Collected data:
-*-
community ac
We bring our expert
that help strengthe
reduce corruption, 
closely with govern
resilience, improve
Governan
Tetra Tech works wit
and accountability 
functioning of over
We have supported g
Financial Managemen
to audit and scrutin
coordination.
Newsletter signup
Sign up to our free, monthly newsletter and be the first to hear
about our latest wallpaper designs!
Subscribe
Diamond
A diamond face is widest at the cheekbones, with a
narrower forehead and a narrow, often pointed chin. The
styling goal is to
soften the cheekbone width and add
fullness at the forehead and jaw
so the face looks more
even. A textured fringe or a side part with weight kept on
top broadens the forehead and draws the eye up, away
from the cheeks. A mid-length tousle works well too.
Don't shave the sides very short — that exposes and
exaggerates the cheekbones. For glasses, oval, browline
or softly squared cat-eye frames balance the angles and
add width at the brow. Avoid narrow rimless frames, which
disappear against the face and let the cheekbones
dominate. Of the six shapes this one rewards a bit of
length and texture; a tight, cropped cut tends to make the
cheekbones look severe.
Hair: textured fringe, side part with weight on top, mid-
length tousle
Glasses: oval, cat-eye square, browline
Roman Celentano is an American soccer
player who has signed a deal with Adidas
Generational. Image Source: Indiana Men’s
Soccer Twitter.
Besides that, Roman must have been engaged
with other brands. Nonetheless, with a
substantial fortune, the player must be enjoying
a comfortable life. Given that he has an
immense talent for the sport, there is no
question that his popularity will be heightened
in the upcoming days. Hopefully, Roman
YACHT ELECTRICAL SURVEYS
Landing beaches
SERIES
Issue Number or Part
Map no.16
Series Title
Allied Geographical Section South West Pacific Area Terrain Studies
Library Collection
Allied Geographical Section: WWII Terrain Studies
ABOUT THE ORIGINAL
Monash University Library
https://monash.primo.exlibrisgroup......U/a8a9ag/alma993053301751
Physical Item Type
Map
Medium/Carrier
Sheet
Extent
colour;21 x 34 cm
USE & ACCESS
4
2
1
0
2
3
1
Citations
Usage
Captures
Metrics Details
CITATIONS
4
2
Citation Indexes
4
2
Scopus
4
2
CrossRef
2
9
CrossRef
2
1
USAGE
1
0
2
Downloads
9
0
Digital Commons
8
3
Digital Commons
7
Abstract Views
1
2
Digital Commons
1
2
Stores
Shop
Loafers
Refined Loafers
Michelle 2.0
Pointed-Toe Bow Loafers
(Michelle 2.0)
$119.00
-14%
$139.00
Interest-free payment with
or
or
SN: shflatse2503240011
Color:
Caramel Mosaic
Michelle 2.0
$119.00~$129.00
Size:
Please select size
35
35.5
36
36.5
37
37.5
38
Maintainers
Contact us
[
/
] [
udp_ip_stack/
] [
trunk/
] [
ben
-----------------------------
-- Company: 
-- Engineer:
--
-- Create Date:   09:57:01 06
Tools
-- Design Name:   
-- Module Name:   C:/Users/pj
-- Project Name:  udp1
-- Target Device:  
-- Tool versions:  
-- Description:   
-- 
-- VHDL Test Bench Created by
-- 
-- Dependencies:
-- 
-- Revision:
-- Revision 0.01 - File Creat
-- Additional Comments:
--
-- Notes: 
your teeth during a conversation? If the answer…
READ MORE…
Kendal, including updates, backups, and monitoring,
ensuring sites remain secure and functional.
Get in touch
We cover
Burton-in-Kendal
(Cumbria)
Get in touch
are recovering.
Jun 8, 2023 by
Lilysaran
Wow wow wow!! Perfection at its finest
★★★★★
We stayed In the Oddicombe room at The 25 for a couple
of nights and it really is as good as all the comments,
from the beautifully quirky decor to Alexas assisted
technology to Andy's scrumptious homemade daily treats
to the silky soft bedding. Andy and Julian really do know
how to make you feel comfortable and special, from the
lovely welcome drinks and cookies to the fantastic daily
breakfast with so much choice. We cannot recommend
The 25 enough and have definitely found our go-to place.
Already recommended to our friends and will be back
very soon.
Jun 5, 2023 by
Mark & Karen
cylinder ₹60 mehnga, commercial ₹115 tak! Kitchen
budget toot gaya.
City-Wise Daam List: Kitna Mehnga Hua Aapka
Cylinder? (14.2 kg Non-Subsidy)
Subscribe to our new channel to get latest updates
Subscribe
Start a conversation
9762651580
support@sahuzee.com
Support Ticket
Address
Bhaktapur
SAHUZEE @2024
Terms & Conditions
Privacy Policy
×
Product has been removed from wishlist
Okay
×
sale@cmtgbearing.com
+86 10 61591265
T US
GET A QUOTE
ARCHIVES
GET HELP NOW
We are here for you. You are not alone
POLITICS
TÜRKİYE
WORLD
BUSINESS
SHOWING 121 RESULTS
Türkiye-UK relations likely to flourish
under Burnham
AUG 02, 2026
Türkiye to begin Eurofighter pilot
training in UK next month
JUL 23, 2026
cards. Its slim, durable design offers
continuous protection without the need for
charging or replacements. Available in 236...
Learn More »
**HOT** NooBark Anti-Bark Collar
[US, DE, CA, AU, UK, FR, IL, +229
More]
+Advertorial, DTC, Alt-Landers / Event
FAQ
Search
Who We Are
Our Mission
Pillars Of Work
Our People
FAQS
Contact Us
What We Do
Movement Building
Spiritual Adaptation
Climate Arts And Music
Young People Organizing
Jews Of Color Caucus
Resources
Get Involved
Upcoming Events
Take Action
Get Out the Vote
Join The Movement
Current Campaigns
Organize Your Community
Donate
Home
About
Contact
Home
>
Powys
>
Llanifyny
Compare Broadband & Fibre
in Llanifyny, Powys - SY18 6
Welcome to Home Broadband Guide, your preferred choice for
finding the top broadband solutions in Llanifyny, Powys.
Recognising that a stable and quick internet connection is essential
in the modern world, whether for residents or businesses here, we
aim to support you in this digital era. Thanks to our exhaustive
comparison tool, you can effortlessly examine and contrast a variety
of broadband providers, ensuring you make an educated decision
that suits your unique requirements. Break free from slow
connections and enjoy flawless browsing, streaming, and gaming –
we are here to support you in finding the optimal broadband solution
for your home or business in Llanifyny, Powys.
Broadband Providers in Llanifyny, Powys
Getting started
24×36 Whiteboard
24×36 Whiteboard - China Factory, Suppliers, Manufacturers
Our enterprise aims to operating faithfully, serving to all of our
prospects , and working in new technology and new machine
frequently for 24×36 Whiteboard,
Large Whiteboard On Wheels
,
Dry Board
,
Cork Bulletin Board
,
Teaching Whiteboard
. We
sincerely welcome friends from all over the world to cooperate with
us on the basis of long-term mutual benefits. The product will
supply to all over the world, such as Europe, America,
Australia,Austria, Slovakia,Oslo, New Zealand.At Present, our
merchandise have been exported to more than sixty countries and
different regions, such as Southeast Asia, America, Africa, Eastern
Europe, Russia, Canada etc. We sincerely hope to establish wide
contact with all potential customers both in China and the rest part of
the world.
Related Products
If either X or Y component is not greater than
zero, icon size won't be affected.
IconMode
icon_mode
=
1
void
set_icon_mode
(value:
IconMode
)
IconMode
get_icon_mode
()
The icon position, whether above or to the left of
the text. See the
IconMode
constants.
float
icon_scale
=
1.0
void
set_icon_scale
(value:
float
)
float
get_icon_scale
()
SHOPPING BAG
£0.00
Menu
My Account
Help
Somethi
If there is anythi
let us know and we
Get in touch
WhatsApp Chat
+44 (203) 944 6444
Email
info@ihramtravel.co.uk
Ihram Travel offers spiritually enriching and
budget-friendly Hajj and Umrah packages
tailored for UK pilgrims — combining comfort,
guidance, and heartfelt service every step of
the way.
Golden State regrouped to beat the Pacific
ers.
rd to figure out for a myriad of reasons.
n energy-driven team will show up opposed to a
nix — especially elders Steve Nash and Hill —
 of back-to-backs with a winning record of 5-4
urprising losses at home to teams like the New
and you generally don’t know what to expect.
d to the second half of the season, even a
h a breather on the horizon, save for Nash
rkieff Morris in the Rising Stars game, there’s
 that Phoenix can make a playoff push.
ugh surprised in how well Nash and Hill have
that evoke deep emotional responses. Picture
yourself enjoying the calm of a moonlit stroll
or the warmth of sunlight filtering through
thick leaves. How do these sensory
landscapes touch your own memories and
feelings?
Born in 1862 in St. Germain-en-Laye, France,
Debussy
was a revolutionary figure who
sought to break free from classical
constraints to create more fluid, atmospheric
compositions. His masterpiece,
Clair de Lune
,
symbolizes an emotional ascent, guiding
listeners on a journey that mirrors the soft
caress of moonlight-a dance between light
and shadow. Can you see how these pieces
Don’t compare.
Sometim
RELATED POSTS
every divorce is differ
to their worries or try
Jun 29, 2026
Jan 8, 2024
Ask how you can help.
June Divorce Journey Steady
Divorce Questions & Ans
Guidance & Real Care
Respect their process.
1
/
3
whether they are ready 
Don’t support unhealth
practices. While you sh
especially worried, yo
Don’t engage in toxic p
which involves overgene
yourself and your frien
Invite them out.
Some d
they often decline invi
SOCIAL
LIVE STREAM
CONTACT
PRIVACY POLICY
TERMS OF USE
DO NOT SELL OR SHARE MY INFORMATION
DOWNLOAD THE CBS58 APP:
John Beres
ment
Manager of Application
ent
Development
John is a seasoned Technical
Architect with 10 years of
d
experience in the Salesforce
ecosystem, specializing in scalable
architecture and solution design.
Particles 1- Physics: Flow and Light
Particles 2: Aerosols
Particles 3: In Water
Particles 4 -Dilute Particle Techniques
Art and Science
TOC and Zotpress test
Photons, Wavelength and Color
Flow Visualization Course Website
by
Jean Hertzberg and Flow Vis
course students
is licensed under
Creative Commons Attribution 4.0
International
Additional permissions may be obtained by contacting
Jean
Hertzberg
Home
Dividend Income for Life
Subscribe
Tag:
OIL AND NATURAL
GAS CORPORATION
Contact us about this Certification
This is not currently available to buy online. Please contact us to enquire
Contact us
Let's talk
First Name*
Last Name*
-*-
Pull every line with "well" from the records.

Solution to the problem.
from the cheeks. A mid-length tousle works well too.
ugh surprised in how well Nash and Hill have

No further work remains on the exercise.